-ffp-contract=fast

GCC per default enables one optimization for x86_64 that can change the result of floating-point operations: -ffp-contract=fast.1 This allows the compiler to do floating-point expression contraction such as combining multiplication and addition instructions with an FMA instruction.2

Various optimizations and heuristics may affect which calculations are contracted:

  • Optimizations such as inlining and loop unrolling may introduce new opportunities for contraction.
  • It is not always a good idea to use an FMA instruction for a calculation x*y+z. For example, suppose x and y are available early in the function and z late. In that case, the compiler may reduce register pressure by doing the multiplication early (so it only needs to keep one register live until z is available).3

This means that different optimization levels can make the code produce different results. And unrelated code changes may also change the result (if the compiler, for example, makes different inlining decisions because of the code change). This does not impact most programs, but it sometimes causes confusion when working with test suites that expect the result to be bit-exact.

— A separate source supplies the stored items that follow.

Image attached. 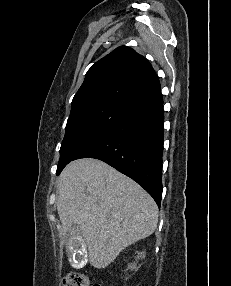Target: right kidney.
I'll return each instance as SVG.
<instances>
[{
  "label": "right kidney",
  "mask_w": 231,
  "mask_h": 286,
  "mask_svg": "<svg viewBox=\"0 0 231 286\" xmlns=\"http://www.w3.org/2000/svg\"><path fill=\"white\" fill-rule=\"evenodd\" d=\"M142 259V258H145V252H140V253H138V255H137V259ZM136 265H137V263H130L129 265H128V269H131V270H133V269H136L137 267H136Z\"/></svg>",
  "instance_id": "ca27d5eb"
}]
</instances>
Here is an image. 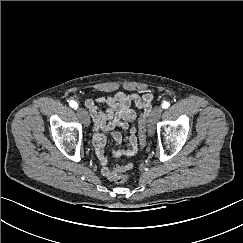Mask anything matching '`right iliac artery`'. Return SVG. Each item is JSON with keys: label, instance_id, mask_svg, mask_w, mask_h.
<instances>
[{"label": "right iliac artery", "instance_id": "82829eb1", "mask_svg": "<svg viewBox=\"0 0 243 243\" xmlns=\"http://www.w3.org/2000/svg\"><path fill=\"white\" fill-rule=\"evenodd\" d=\"M69 105L72 107V108H75V109H77V107H78V104L75 102V101H70L69 102Z\"/></svg>", "mask_w": 243, "mask_h": 243}]
</instances>
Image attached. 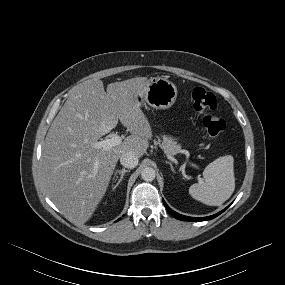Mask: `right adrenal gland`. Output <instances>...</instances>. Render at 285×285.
I'll return each mask as SVG.
<instances>
[{
  "mask_svg": "<svg viewBox=\"0 0 285 285\" xmlns=\"http://www.w3.org/2000/svg\"><path fill=\"white\" fill-rule=\"evenodd\" d=\"M127 172H130V170L122 169V170H117V171L115 172V177H118L117 174H119V175H120V178H119V180L117 181V183H116L115 185H113V187H112L113 189H116V188L119 186V184H120L121 181L123 180V177H124L125 173H127Z\"/></svg>",
  "mask_w": 285,
  "mask_h": 285,
  "instance_id": "obj_1",
  "label": "right adrenal gland"
}]
</instances>
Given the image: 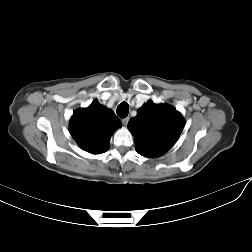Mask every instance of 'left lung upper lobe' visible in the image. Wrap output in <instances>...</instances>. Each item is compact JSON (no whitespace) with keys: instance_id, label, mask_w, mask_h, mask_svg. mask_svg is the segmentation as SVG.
Wrapping results in <instances>:
<instances>
[{"instance_id":"obj_1","label":"left lung upper lobe","mask_w":252,"mask_h":252,"mask_svg":"<svg viewBox=\"0 0 252 252\" xmlns=\"http://www.w3.org/2000/svg\"><path fill=\"white\" fill-rule=\"evenodd\" d=\"M184 128L181 114L168 104L149 100L128 122L134 136L136 151L148 158L166 153L178 140Z\"/></svg>"}]
</instances>
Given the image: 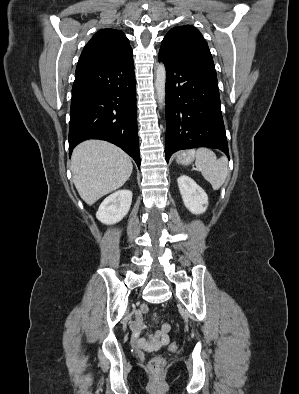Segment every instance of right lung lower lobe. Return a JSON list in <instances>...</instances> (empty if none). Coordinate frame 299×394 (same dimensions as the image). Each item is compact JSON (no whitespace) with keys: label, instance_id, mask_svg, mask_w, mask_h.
<instances>
[{"label":"right lung lower lobe","instance_id":"right-lung-lower-lobe-1","mask_svg":"<svg viewBox=\"0 0 299 394\" xmlns=\"http://www.w3.org/2000/svg\"><path fill=\"white\" fill-rule=\"evenodd\" d=\"M87 139L119 146L140 168L133 60L76 72L70 109V155Z\"/></svg>","mask_w":299,"mask_h":394}]
</instances>
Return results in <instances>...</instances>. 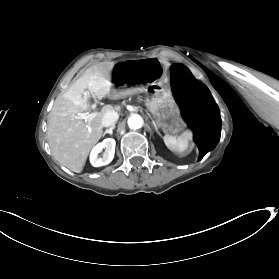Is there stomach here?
<instances>
[{
    "label": "stomach",
    "instance_id": "1",
    "mask_svg": "<svg viewBox=\"0 0 279 279\" xmlns=\"http://www.w3.org/2000/svg\"><path fill=\"white\" fill-rule=\"evenodd\" d=\"M147 109L153 116L155 125L166 133H173L184 124V114L175 100L155 96L150 99Z\"/></svg>",
    "mask_w": 279,
    "mask_h": 279
}]
</instances>
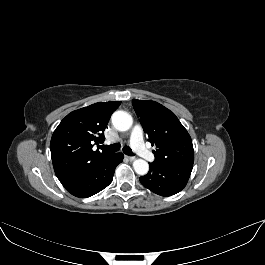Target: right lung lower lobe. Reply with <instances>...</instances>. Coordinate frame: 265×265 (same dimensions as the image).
Segmentation results:
<instances>
[{
	"instance_id": "obj_1",
	"label": "right lung lower lobe",
	"mask_w": 265,
	"mask_h": 265,
	"mask_svg": "<svg viewBox=\"0 0 265 265\" xmlns=\"http://www.w3.org/2000/svg\"><path fill=\"white\" fill-rule=\"evenodd\" d=\"M122 153L110 154L85 172L63 182L64 188L72 195L80 198L90 197L104 188L112 181L116 166L122 162Z\"/></svg>"
}]
</instances>
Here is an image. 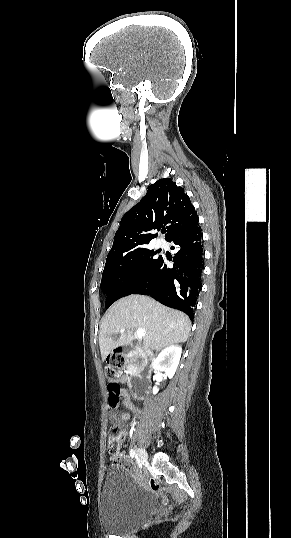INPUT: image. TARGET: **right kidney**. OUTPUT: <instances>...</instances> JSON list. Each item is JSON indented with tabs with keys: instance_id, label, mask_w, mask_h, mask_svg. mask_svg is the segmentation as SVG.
<instances>
[{
	"instance_id": "1",
	"label": "right kidney",
	"mask_w": 291,
	"mask_h": 538,
	"mask_svg": "<svg viewBox=\"0 0 291 538\" xmlns=\"http://www.w3.org/2000/svg\"><path fill=\"white\" fill-rule=\"evenodd\" d=\"M182 349L178 345H170L163 349L153 362V368L155 370V379H160L161 374L164 372L169 378H172L178 367ZM159 391L157 386L153 387V394H157Z\"/></svg>"
}]
</instances>
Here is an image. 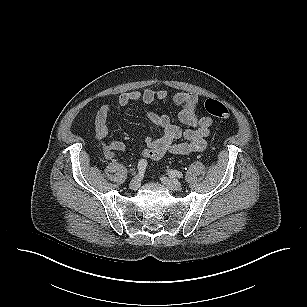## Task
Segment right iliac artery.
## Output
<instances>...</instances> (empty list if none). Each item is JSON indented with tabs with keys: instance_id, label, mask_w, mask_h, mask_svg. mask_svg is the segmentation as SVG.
Returning a JSON list of instances; mask_svg holds the SVG:
<instances>
[{
	"instance_id": "1",
	"label": "right iliac artery",
	"mask_w": 307,
	"mask_h": 307,
	"mask_svg": "<svg viewBox=\"0 0 307 307\" xmlns=\"http://www.w3.org/2000/svg\"><path fill=\"white\" fill-rule=\"evenodd\" d=\"M147 161L145 159H141L139 162H138V166H137V171L139 173H142L146 167H147Z\"/></svg>"
}]
</instances>
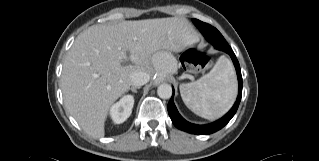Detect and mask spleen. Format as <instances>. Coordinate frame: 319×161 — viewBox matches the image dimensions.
<instances>
[{
	"label": "spleen",
	"mask_w": 319,
	"mask_h": 161,
	"mask_svg": "<svg viewBox=\"0 0 319 161\" xmlns=\"http://www.w3.org/2000/svg\"><path fill=\"white\" fill-rule=\"evenodd\" d=\"M185 105L196 115L206 119L222 116L232 106L237 94L234 68L221 56L212 70L200 79L180 85Z\"/></svg>",
	"instance_id": "obj_1"
}]
</instances>
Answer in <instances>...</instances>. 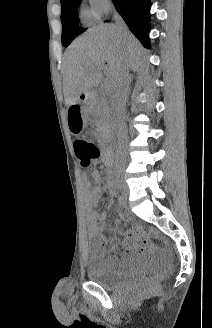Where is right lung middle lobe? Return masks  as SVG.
<instances>
[{
  "label": "right lung middle lobe",
  "instance_id": "1",
  "mask_svg": "<svg viewBox=\"0 0 212 328\" xmlns=\"http://www.w3.org/2000/svg\"><path fill=\"white\" fill-rule=\"evenodd\" d=\"M81 0H61V22H62V44L67 47L85 28H80L77 24V7Z\"/></svg>",
  "mask_w": 212,
  "mask_h": 328
}]
</instances>
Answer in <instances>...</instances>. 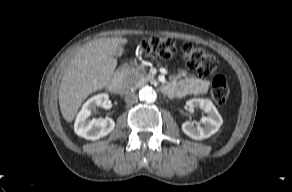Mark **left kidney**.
Instances as JSON below:
<instances>
[{
    "label": "left kidney",
    "mask_w": 292,
    "mask_h": 192,
    "mask_svg": "<svg viewBox=\"0 0 292 192\" xmlns=\"http://www.w3.org/2000/svg\"><path fill=\"white\" fill-rule=\"evenodd\" d=\"M189 109L199 108L207 113L201 121L204 127H195L193 123L186 121L182 124L183 132L192 139L202 140L215 134L221 127L223 119L217 108L209 99L193 98L186 103Z\"/></svg>",
    "instance_id": "1"
}]
</instances>
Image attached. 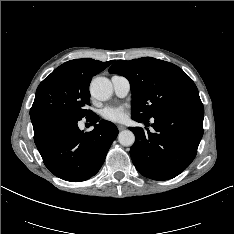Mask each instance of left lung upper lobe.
Returning a JSON list of instances; mask_svg holds the SVG:
<instances>
[{
    "instance_id": "left-lung-upper-lobe-1",
    "label": "left lung upper lobe",
    "mask_w": 234,
    "mask_h": 234,
    "mask_svg": "<svg viewBox=\"0 0 234 234\" xmlns=\"http://www.w3.org/2000/svg\"><path fill=\"white\" fill-rule=\"evenodd\" d=\"M110 73L126 77L131 86V117L150 119L173 108L201 101L196 85L178 66L152 57L118 60Z\"/></svg>"
}]
</instances>
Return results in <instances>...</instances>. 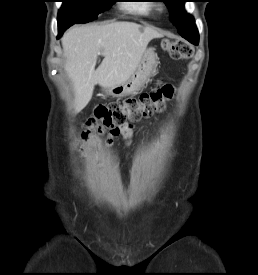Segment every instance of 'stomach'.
<instances>
[{"label":"stomach","mask_w":258,"mask_h":275,"mask_svg":"<svg viewBox=\"0 0 258 275\" xmlns=\"http://www.w3.org/2000/svg\"><path fill=\"white\" fill-rule=\"evenodd\" d=\"M156 64L157 55L154 49H147L133 74L125 82L112 88H105L103 93L109 96L122 97L139 92L155 70Z\"/></svg>","instance_id":"1"}]
</instances>
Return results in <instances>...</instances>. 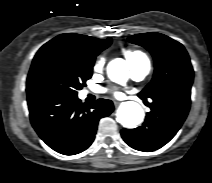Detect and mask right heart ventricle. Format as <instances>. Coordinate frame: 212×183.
Wrapping results in <instances>:
<instances>
[{
	"label": "right heart ventricle",
	"mask_w": 212,
	"mask_h": 183,
	"mask_svg": "<svg viewBox=\"0 0 212 183\" xmlns=\"http://www.w3.org/2000/svg\"><path fill=\"white\" fill-rule=\"evenodd\" d=\"M125 57L128 63L130 64V66L142 61L149 62L147 56L139 50H127L125 51Z\"/></svg>",
	"instance_id": "right-heart-ventricle-1"
}]
</instances>
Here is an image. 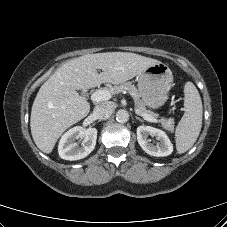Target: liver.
I'll use <instances>...</instances> for the list:
<instances>
[{"instance_id":"1","label":"liver","mask_w":227,"mask_h":227,"mask_svg":"<svg viewBox=\"0 0 227 227\" xmlns=\"http://www.w3.org/2000/svg\"><path fill=\"white\" fill-rule=\"evenodd\" d=\"M160 61L130 52L87 54L63 64L39 89L30 127L36 146L51 153L62 133L85 118L90 104L76 90L124 83ZM102 72L98 73L97 70Z\"/></svg>"}]
</instances>
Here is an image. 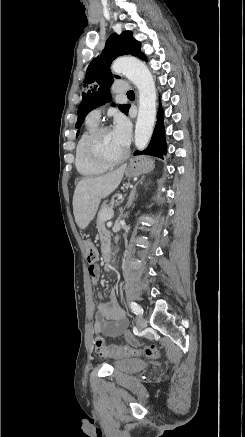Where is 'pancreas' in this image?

Disabling floating-point contraction with -ffp-contract=off makes GCC generate code that produces a consistent result for x86_64.


  1. -ffp-contract=fast is enabled for C++ and GNU C. It is not enabled for standard C (that is, when compiling with -std=c99, etc.). 

  2. The FMA instruction omits the rounding done in the multiplication instruction, making the calculations produce different results for some input values. 

  3. Current GCC does, to my knowledge, not take advantage of this. But some other compilers use heuristics that take the instruction usage into account (godbolt).